# Scamguards newest requirements



## Guest (Dec 1, 2011)

I have been off here for quite some time. How are you all doing? Myself? Ready to apply at McDonalds!

Any of you Scamguard contractors (employees?) get that new requirement memo? I guess we need to get on every roof of every property we visit...for roof photos. Not roof photos from the ground, we need to be ON THE ROOF! And every property needs attic photos. Guess how much they want to pay us for getting on the roof? Yeah....you guessed it. NOTHING! Seems like a crock of crap to me. What do you do when the winds are excessive? When it's raining? When there is 1' of snow on it. 

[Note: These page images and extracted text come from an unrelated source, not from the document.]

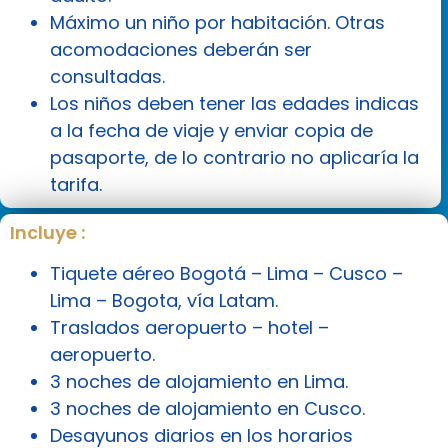
Máximo un niño por habitación. Otras
acomodaciones deberán ser
consultadas.
Los niños deben tener las edades indicas
a la fecha de viaje y enviar copia de
pasaporte, de lo contrario no aplicaría la
tarifa.
Incluye :
Tiquete aéreo Bogotá – Lima – Cusco –
Lima – Bogota, vía Latam.
Traslados aeropuerto – hotel –
aeropuerto.
3 noches de alojamiento en Lima.
3 noches de alojamiento en Cusco.
Desayunos diarios en los horarios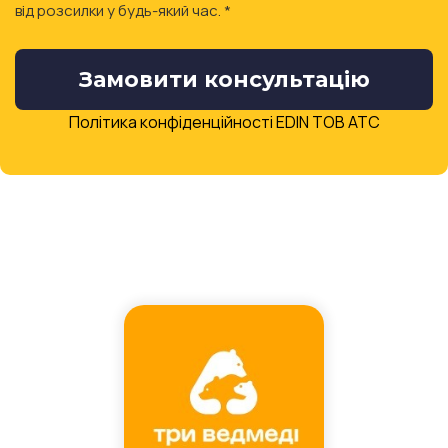
від розсилки у будь-який час. *
Замовити консультацію
Політика конфіденційності EDIN ТОВ АТС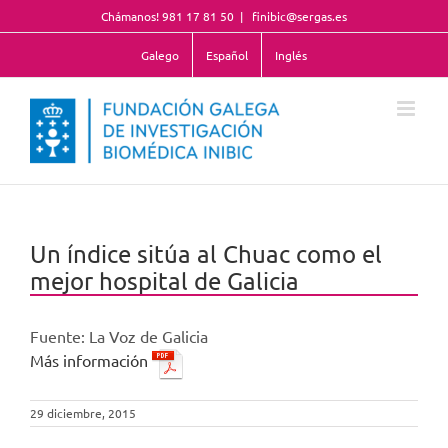
Saltar
Chámanos! 981 17 81 50
|
finibic@sergas.es
al
contenido
Galego
Español
Inglés
Un índice sitúa al Chuac como el
mejor hospital de Galicia
Fuente: La Voz de Galicia
Más información
29 diciembre, 2015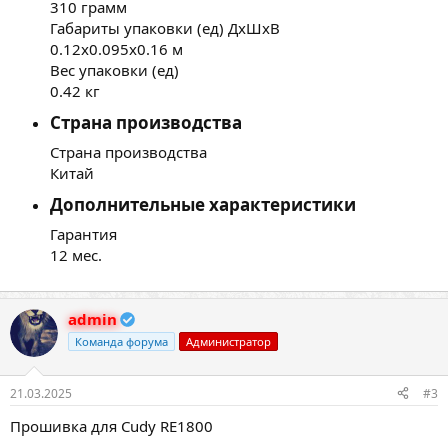
310 грамм
Габариты упаковки (ед) ДхШхВ
0.12x0.095x0.16 м
Вес упаковки (ед)
0.42 кг
Страна производства​
Страна производства
Китай
Дополнительные характеристики​
Гарантия
12 мес.
admin
Команда форума
Администратор
21.03.2025
#3
Прошивка для Cudy RE1800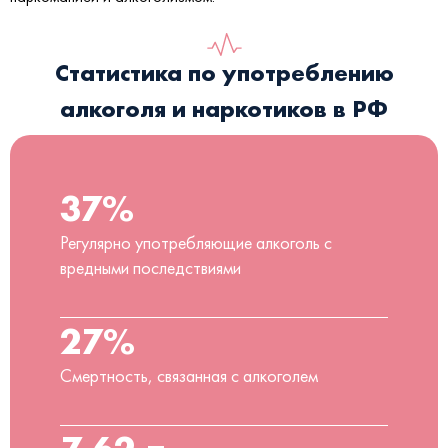
Статистика по употреблению
алкоголя и наркотиков в РФ
37%
Регулярно употребляющие алкоголь с
вредными последствиями
27%
Смертность, связанная с алкоголем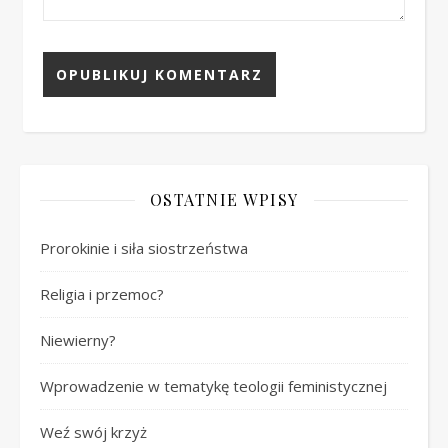
OSTATNIE WPISY
Prorokinie i siła siostrzeństwa
Religia i przemoc?
Niewierny?
Wprowadzenie w tematykę teologii feministycznej
Weź swój krzyż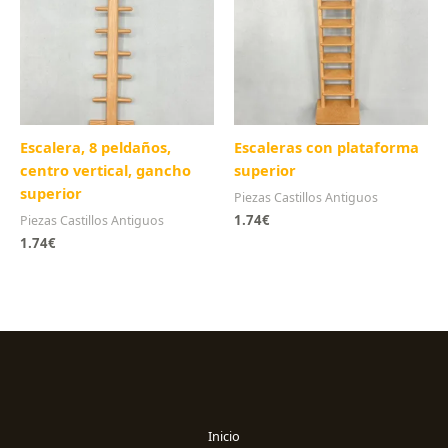
Escalera, 8 peldaños,
Escaleras con plataforma
centro vertical, gancho
superior
superior
Piezas Castillos Antiguos
1.74
€
Piezas Castillos Antiguos
1.74
€
Inicio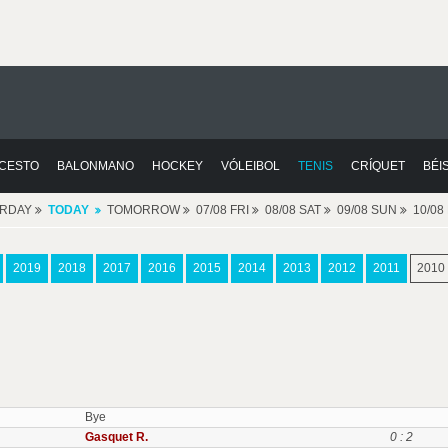
CESTO
BALONMANO
HOCKEY
VÓLEIBOL
TENIS
CRÍQUET
BÉI
ERDAY
TODAY
TOMORROW
07/08 FRI
08/08 SAT
09/08 SUN
10/0
2019
2018
2017
2016
2015
2014
2013
2012
2011
2010
Bye
Gasquet R.
0 : 2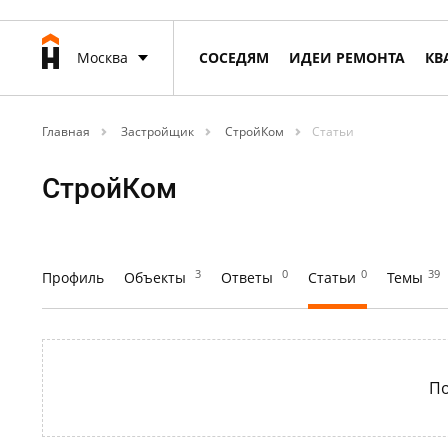
Москва
СОСЕДЯМ
ИДЕИ РЕМОНТА
КВ
Главная
Застройщик
СтройКом
Статьи
СтройКом
3
0
0
39
Профиль
Объекты
Ответы
Статьи
Темы
По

I'm so close to walking away from this profession.


----------



## GTX63 (Apr 12, 2012)

Just had one like that. 6/12 peak turned into 8/12 and then 10/12. Rain and winds. We told them what photos we were able to give them. You cannot make a roofer go onto a roof in those conditions. We don't debate with them; it is what it is.


----------



## thanohano44 (Aug 5, 2012)

somewherein815 said:


> I have been off here for quite some time. How are you all doing? Myself? Ready to apply at McDonalds!
> 
> Any of you Scamguard contractors (employees?) get that new requirement memo? I guess we need to get on every roof of every property we visit...for roof photos. Not roof photos from the ground, we need to be ON THE ROOF! And every property needs attic photos. Guess how much they want to pay us for getting on the roof? Yeah....you guessed it. NOTHING! Seems like a crock of crap to me. What do you do when the winds are excessive? When it's raining? When there is 1' of snow on it.
> 
> I'm so close to walking away from this profession.


I think this is one of many reasons people want to quit. We just report unsafe conditions, which is why 90% of the time damages are happening.


----------



## Guest (Dec 2, 2011)

Just tell them your not rated on your insurance and work comp for any roofing activities OR tell them you have to bid to hook up your harness system for OSHA requirements. Both are correct but you need to pick which one the goons understand the best


----------



## Guest (Dec 2, 2011)

FremontREO said:


> Just tell them your not rated on your insurance and work comp for any roofing activities OR tell them you have to bid to hook up your harness system for OSHA requirements. Both are correct but you need to pick which one the goons understand the best


Fremont is spot on regarding this. Your premiums will be much higher and if something happens and your not covered for it, guess where the liability is going to fall. You can bet your ARSE SG isn't going to step up to the plate in your defense.

Just because they want, doesn't mean you should. Your number one obligation and responsibility is to YOU and YOUR Company / Family.


----------



## mtmtnman (May 1, 2012)

I call BS on Scamguards blah, blah, blah. I see HUDS convey every day with these damages that are NOT mortgagor neglect.........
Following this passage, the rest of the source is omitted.